Christine Pedotti parle d’une « tension créative ». Selon elle, l’Évangile donne les ressources pour habiter cette tension.

Un pape de la retenue dans un monde de bruit

Léon XIV peut-il gouverner par la lenteur, la sobriété et la retenue ? Christine Pedotti, qui a d’abord regretté cette parole très basse, commence à y voir une stratégie possible.

Dans un monde saturé par le vacarme médiatique, parler moins peut donner plus de poids à la parole. Elle compare cette attitude à celle d’une personne qui mène une réunion : lorsque le bruit monte, celui qui parle doucement peut paradoxalement obtenir l’attention.

Peut-être, dit-elle, avons-nous été trop impatients. Peut-être fallait-il ce temps d’installation pour qu’une voix spirituelle s’élève sans se confondre avec le bruit ambiant.

Une paix juste, pas un pacifisme naïf

La paix apparaît comme l’un des grands thèmes du début de pontificat. Mais Christine Pedotti insiste sur une nuance importante : Léon XIV ne parle pas seulement de paix, il parle de paix juste.

La différence est décisive. Il ne s’agit pas d’un pacifisme abstrait, ni d’une paix achetée au prix du mensonge ou de l’hypocrisie. À propos de l’Ukraine, Léon XIV a été perçu comme plus ferme que François, notamment dans la distinction entre agresseur et agressé.

Le Vatican dispose d’une tradition diplomatique ancienne. À l’heure où certaines grandes puissances semblent affaiblir ou brutaliser leur propre diplomatie, Christine Pedotti juge précieux qu’il reste, au Vatican, des diplomates capables de travailler à des issues de paix.

La paix, dans cette perspective, n’est pas un slogan.
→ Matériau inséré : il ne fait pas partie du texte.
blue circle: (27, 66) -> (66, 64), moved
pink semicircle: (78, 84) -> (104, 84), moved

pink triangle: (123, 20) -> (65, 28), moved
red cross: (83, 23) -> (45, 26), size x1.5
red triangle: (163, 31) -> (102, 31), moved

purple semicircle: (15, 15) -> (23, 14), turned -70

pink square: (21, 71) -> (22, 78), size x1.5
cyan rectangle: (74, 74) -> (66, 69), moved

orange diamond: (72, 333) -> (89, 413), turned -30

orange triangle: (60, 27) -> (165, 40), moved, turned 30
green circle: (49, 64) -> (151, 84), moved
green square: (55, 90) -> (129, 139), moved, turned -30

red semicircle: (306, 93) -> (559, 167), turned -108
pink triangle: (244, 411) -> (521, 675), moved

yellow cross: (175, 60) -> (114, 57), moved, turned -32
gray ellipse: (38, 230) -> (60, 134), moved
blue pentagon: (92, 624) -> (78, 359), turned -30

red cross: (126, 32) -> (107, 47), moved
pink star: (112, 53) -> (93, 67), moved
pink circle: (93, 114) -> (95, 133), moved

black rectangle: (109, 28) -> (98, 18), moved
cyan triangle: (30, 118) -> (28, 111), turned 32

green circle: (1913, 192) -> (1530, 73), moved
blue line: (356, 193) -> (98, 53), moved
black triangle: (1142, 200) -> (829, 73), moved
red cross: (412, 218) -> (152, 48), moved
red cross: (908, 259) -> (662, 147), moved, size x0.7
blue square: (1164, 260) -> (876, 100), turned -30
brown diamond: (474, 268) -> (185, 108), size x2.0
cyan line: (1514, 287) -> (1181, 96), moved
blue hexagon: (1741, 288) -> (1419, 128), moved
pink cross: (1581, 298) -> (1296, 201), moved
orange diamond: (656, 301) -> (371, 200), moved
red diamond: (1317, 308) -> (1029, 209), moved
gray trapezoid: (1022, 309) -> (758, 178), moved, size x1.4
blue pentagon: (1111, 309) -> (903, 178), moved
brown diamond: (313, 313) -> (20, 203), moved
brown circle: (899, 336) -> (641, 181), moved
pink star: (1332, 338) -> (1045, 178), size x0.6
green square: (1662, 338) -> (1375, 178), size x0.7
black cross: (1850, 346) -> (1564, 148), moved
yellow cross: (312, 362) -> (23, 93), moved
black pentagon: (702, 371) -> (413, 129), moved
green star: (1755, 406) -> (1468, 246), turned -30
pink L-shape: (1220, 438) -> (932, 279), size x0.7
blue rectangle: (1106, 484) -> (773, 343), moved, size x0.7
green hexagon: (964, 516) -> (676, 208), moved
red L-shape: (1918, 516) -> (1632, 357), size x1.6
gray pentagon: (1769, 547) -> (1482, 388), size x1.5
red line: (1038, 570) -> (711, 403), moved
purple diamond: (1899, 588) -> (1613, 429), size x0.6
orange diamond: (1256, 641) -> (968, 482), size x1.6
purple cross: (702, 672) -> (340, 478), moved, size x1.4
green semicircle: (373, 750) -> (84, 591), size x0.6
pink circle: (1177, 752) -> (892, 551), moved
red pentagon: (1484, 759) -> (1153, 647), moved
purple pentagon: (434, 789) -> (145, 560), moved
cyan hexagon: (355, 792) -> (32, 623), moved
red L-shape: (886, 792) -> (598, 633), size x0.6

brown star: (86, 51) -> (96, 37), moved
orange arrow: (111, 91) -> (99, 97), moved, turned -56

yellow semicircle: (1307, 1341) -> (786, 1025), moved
C’est un travail, une lucidité, une exigence de vérité.

Une autorité morale sans pouvoir politique

Léon XIV peut-il devenir une voix morale mondiale ? Pour Christine Pedotti, il l’est presque par fonction. Le soir de son élection, un homme encore inconnu du grand public devient soudain l’une des figures les plus regardées du monde.

Mais cette autorité n’est pas un pouvoir politique. Elle relève d’un magistère moral. Et plus les dirigeants politiques apparaissent violents, instables ou cyniques, plus la parole d’un leader spirituel peut prendre de poids.

Christine Pedotti rapproche le pape du roi d’Angleterre : deux figures sans véritable pouvoir exécutif, mais capables, par la parole, de poser des limites symboliques face à Donald Trump.

C’est peut-être là que réside la force de Léon XIV : ne pas chercher à concurrencer les puissants sur leur terrain, mais rappeler depuis un autre lieu ce que le pouvoir oublie.

Les abus, les victimes et la vérité

Sur les abus sexuels et les crimes de conscience dans l’Église catholique, Christine Pedotti estime Léon XIV plus résolu encore que François. Elle rappelle son action au Pérou contre le Sodalitium Christianae Vitae, mouvement catholique finalement dissous après de graves accusations d’abus.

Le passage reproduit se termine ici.